====== Entries shown

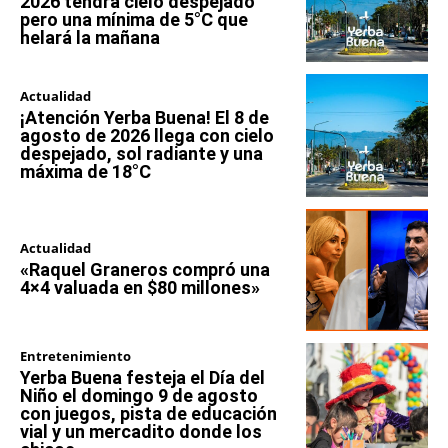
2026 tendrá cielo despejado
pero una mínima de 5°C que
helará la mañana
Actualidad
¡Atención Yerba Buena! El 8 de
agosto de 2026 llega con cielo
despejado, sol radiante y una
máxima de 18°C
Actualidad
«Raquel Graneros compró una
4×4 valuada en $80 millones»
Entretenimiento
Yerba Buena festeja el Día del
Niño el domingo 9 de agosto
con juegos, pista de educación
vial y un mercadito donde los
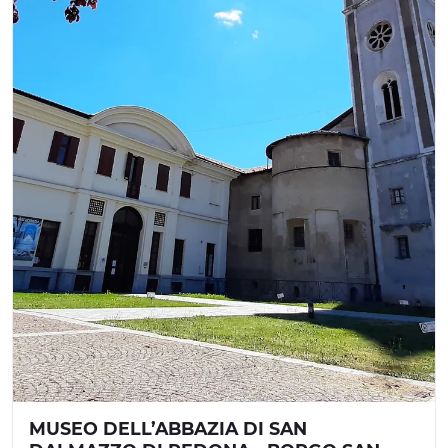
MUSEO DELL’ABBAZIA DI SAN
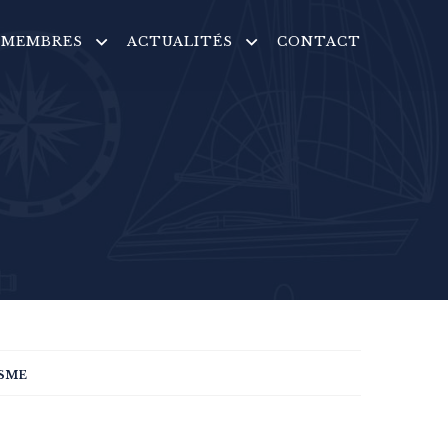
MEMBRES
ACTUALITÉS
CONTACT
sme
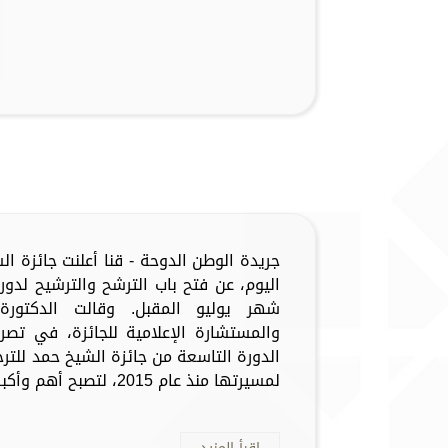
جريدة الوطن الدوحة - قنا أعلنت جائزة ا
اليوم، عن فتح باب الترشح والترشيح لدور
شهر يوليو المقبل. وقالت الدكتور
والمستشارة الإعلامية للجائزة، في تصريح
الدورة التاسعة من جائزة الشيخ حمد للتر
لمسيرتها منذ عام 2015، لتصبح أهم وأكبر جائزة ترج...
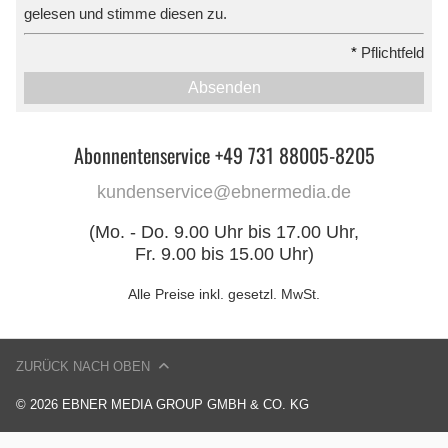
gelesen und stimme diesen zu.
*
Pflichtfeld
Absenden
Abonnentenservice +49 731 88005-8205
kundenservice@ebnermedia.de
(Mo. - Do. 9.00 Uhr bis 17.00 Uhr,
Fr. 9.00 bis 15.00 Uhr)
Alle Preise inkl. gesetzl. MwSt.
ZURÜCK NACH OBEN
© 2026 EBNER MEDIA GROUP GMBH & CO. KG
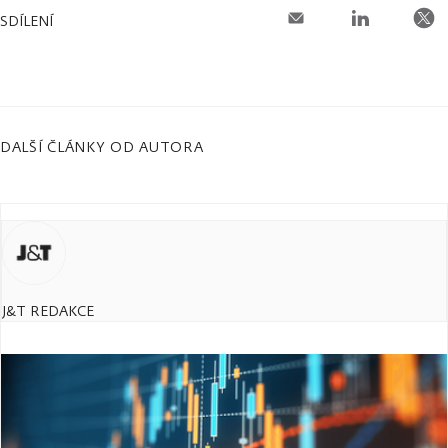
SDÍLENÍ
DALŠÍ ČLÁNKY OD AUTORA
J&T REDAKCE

============
====== Entries shown

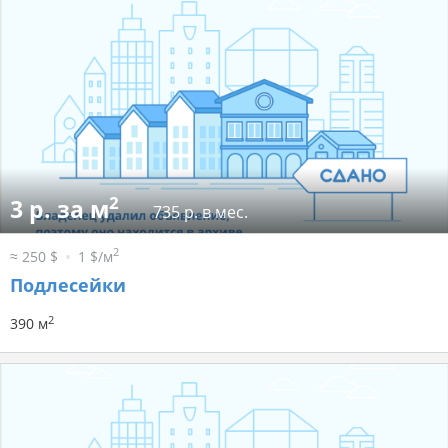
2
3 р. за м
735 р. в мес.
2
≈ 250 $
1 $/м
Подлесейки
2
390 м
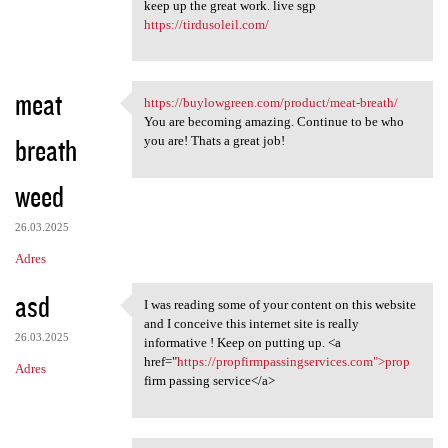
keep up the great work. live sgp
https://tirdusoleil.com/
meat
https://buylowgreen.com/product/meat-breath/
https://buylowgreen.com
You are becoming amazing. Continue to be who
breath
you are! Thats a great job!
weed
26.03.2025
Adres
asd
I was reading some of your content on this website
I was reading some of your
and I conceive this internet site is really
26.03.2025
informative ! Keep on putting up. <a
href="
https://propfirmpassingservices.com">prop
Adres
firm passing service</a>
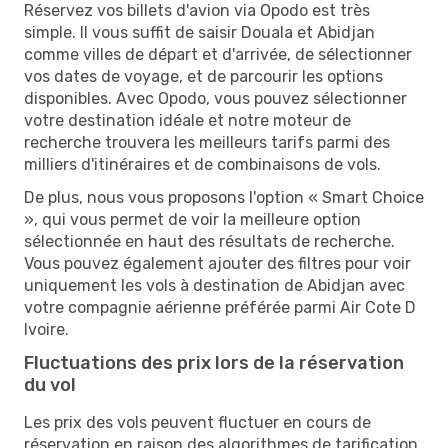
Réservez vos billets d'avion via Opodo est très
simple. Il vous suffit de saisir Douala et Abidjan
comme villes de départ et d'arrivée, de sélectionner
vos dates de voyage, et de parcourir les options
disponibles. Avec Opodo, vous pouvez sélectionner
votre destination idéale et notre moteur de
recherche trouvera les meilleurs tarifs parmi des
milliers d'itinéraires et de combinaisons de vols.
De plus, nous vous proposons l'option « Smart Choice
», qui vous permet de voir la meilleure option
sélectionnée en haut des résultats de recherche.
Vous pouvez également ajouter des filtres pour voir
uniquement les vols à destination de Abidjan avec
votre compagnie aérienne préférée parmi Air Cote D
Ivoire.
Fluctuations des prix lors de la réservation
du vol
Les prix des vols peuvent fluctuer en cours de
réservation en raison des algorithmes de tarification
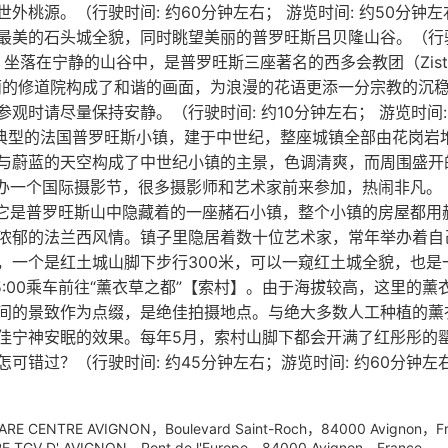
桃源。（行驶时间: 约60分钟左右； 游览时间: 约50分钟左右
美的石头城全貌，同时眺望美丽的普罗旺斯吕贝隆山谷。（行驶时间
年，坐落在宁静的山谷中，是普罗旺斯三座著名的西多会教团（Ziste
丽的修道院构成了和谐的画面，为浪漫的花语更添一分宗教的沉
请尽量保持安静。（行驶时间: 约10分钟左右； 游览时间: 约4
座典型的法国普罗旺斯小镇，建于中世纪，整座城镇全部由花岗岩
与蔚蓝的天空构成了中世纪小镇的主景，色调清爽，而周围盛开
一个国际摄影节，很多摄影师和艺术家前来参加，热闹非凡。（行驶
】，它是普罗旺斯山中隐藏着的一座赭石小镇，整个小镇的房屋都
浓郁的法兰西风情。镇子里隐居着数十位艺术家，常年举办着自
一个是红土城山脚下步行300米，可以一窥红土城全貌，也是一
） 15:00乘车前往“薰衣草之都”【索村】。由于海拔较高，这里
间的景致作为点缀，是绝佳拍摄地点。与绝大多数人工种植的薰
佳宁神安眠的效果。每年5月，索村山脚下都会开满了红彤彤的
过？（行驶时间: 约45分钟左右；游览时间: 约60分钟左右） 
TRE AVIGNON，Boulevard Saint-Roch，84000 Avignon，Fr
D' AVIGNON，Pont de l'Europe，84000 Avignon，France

============

▸ Problem requirements
Of the lines above, extract only those from the line with "2026 tendrá cielo despejado" to the line with "Niño el domingo 9 de agosto", both included, exactly as written.

▸ Answer space
2026 tendrá cielo despejado
pero una mínima de 5°C que
helará la mañana
Actualidad
¡Atención Yerba Buena! El 8 de
agosto de 2026 llega con cielo
despejado, sol radiante y una
máxima de 18°C
Actualidad
«Raquel Graneros compró una
4×4 valuada en $80 millones»
Entretenimiento
Yerba Buena festeja el Día del
Niño el domingo 9 de agosto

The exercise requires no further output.